Человек, лежащий посреди музеума на столе, был бесспорно самим совершенством. Окружали же его сплошные уродства... Не исключено, что именно по этому принципу (перл среди хаоса и безобразия) и подбирались экспонаты. Сам доктор Мольтке представлял свой музеум — как музеум человека, но на самом деле это скорее был музеум уродств человека.

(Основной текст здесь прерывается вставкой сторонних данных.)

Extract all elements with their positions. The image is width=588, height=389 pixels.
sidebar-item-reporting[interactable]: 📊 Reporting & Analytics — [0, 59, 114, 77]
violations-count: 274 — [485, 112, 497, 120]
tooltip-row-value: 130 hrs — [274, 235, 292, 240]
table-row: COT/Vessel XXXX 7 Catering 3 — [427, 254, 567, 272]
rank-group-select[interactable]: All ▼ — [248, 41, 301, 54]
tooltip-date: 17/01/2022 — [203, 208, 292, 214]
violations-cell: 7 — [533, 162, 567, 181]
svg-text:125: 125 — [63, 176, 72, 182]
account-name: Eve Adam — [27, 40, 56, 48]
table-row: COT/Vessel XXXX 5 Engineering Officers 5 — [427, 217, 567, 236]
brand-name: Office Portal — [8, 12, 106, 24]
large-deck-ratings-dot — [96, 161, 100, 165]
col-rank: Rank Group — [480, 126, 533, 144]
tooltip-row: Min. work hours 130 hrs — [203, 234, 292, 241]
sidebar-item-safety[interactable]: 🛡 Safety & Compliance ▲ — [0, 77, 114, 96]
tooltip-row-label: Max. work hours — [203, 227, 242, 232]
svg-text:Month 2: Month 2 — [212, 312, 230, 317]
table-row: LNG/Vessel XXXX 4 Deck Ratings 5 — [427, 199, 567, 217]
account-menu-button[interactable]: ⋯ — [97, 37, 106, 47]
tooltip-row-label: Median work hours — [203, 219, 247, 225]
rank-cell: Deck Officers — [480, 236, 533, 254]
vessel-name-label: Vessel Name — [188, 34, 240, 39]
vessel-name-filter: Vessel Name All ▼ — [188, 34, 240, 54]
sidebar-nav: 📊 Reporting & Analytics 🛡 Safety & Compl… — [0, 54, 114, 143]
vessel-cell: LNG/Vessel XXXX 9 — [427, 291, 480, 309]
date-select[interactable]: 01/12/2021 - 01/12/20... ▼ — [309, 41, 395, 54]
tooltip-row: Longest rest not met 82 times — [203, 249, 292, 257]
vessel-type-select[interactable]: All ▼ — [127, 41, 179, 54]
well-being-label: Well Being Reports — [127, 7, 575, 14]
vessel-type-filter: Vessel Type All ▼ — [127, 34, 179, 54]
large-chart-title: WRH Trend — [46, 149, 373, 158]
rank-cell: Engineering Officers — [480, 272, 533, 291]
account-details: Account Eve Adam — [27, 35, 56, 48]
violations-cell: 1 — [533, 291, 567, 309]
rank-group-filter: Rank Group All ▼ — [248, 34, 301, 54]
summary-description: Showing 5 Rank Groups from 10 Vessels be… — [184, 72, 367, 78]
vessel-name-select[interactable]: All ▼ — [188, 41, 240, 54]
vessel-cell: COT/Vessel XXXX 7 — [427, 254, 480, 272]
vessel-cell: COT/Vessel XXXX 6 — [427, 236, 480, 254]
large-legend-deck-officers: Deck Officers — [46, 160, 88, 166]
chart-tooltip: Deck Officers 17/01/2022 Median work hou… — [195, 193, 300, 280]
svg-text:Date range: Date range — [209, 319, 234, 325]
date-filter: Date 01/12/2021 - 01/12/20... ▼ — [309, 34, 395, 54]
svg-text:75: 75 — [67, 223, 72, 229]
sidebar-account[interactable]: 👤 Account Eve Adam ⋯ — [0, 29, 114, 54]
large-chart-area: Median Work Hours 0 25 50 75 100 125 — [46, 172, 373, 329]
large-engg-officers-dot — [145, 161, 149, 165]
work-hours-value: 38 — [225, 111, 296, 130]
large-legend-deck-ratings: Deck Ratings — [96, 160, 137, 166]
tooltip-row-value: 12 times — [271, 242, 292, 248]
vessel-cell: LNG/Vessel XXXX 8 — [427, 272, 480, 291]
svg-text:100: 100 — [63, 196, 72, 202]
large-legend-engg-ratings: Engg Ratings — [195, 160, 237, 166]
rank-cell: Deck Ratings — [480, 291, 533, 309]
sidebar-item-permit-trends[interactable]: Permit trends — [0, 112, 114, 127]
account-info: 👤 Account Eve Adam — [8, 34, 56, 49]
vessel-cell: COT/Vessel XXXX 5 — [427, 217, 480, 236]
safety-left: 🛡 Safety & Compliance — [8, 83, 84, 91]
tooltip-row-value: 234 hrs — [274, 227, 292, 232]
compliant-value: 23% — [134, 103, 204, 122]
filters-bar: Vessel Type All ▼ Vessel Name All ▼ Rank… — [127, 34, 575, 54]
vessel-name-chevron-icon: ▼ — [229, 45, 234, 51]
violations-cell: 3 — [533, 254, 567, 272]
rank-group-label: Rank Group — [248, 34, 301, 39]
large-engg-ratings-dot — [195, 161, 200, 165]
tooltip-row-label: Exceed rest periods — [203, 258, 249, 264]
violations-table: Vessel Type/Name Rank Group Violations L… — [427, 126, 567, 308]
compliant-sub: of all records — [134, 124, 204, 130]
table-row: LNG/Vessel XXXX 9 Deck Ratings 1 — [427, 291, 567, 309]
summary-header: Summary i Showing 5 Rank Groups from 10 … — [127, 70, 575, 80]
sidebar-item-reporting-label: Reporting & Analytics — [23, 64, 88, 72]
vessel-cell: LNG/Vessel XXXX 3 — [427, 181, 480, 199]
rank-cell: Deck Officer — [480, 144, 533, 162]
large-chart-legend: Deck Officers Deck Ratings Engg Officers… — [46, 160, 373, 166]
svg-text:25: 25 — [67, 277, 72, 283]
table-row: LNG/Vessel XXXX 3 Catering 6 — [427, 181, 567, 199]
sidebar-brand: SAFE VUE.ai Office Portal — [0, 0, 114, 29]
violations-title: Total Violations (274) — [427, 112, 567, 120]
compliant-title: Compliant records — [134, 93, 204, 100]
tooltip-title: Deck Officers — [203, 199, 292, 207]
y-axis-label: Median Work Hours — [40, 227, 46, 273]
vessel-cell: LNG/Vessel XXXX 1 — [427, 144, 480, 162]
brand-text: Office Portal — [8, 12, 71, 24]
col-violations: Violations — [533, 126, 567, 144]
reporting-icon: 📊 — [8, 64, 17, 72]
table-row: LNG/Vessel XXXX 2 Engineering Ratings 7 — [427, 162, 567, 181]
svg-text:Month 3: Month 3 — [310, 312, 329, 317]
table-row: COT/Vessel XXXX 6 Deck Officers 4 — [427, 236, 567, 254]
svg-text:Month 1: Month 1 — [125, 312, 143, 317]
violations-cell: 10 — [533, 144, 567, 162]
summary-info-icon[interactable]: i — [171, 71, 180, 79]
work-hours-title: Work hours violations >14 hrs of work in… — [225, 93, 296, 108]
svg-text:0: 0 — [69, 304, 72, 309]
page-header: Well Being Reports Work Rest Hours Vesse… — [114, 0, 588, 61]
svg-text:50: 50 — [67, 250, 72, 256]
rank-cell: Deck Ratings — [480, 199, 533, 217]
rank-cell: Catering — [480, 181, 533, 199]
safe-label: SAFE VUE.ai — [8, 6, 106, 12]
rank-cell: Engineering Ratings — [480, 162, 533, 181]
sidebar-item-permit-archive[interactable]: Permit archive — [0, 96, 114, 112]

Упомянутые уродства были помещены в стеклянные емкости разной величины и залиты спиртом. Емкости стояли тут всюду: на столах, на табуретках, на подоконниках, в книжных шкафах... И каких только уродств тут не было!.. «Заячья губа» и «волчья пасть» — уродства простейшие. Была в одной банке годовалая девочка с тремя ножками; третья ножка — недоразвитая — росла из головки правого бедра. У другой девочки, тоже примерно этого возраста, был общий анальный проход — как у птицы; она и сама весьма походила на птенца: удлиненный нос, вместо волос — желтоватый пушок на голове... Был тут и младенец с хвостиком, была шестипалая рука взрослого мужчины, была детская рука с перепонками между пальцев... Был в музеуме ребенок с жабрами. Был ребенок, рожденный без рук, без ног. Был урод, произведенный на свет некоей сифилитичкой; лицо его — два маленьких глаза, седловидный нос, а все остальное огромный, как у лягушки, рот... Были головы карликов со старообразными лицами, была коллекция искривленных рахитом костей, было трехка- мерное, как у пресмыкающихся, человеческое сердце, и еще было много-много разных органов, уродств которых Карнизов не понимал, поскольку мало разбирался в анатомии...
Но наиболее впечатляющий здесь был экспонат — это «братцы».
«Братцами» их называл сам доктор Мольтке. Эти два братца, как и другие уродства, хранились в большой стеклянной банке, а стояла банка отдельно от других на высоком круглом столике — чтобы можно было братцев со всех сторон рассмотреть. Все, кто ни посещал домашний музеум старого доктора Мольтке, надолго задерживались возле этого экспоната...
Братцы были сросшиеся головами. Точнее даже можно сказать, что у них была одна голова на двоих, один был мозговой череп и соответственно — мозг. Но были два лица. Эти лица смотрели в две противоположные стороны.